I really liked this interview. A tech entrepreneur's perspective on film can be painful to listen to. They often talk about it in a clinical, dispassionate way; the direct opposite style to Bret's passionate approach I find so appealing. Yet it’s important to hear what they have to say, since their creations shape the art we love so much. Paternot struck a balance between the two styles. I’m intrigued to see how his vision of the film industry plays out. His touch of TDS was amusing too. Bret/Adam - I’d love to hear a conversation between Bret and the cartoonist/writer Scott Adams. I have a feeling you may share his worldview about the political climate more than you’re letting on.
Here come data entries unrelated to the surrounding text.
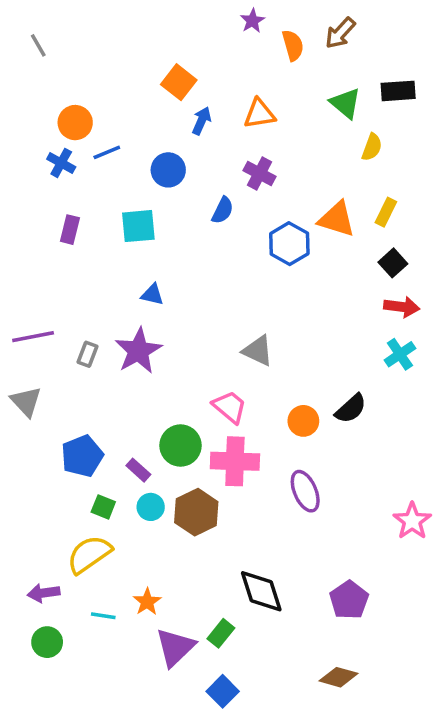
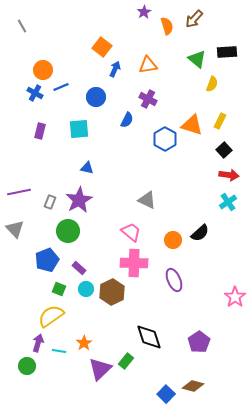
green circle: (181, 446) -> (68, 231), moved
purple arrow: (44, 593) -> (38, 343), moved, turned 114
blue square: (223, 691) -> (166, 394), moved

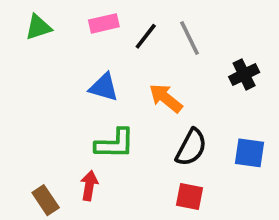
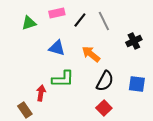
green triangle: (38, 27) -> (29, 23), moved
red arrow: (89, 186) -> (41, 93), moved
red square: (189, 197) -> (104, 108), turned 35

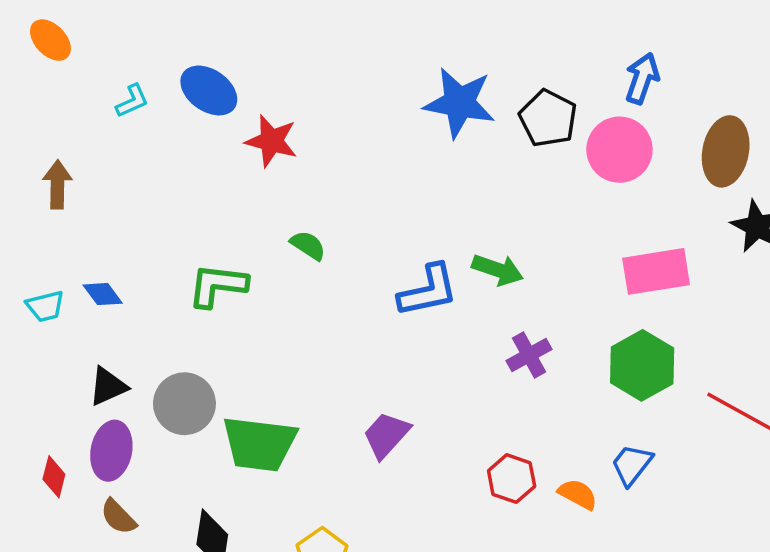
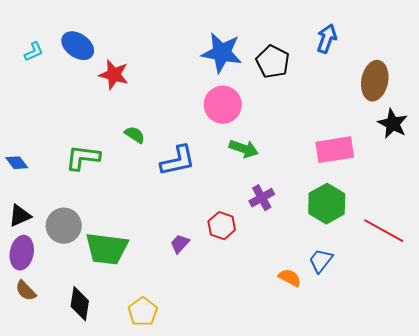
pink circle: (619, 150) -> (223, 105), moved
blue L-shape: (428, 291) -> (178, 161), moved
purple trapezoid: (386, 435) -> (180, 244), size x0.7
red hexagon: (512, 479) -> (222, 226), moved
Like Paternot, he walks the line between the businesslike/aristic approach.

Alex Kazam

Most movies, let's face it, are crap. If Slated only offers a more efficient process, I can't see that it is much of an improvement. Also, while the big screen is essential for some movies (even if, like me, you're not a fan of the communal experience) streaming video is pretty much the only way to see the many superior foreign films out there. I only wish Netflix or Amazon were brave enough to screen more of them. One refreshing thing about them is their freedom from Hollywood's neo-Puritan obsessions. I refuse to be preached at. Mr. Paternot's stuffy high church moral indignation marks him as an unreliable ally of personal or artistic freedom.

Michael Walsh

This guy has a terrible habit of presenting utter banalities as if they are something insightful. Insufferable. And I have listened to 100% of Bret's podcasts so far. I had to stop this one. Halt and Catch Fire is the best tv show so far about the early days of the web. The show is centered on the PC revolution days primarily in the 80s. It ends in the early web days, pre dot-com boom. The show has surprisingly great music selections. Beloved by techies for generally getting the tech stuff right.

BUtterfield8

This guy sounds like another Hollywood huckster using ‘analytics’, Ryan Kavanaugh 2.0. It is simply too hostile to such an approach.

MikeE

The bird box narrative structure gave away any chance of a mystery upfront.

Christopher Neu

very sorry to hear you were the only one in the theater for The Happening. when i saw it, most of the audience was laughing.

C

The opening scene Bret describes, 2008 solitary viewer of The Happening made my face hurt with laughter. Btw does Bret have Tibetan monk circular breathing skills? Or maybe he leaned to play the didgeridoo from Australian aboriginese? I think he has an aquarium pump hooked up to his lungs, he never takes a breath lol, love it!!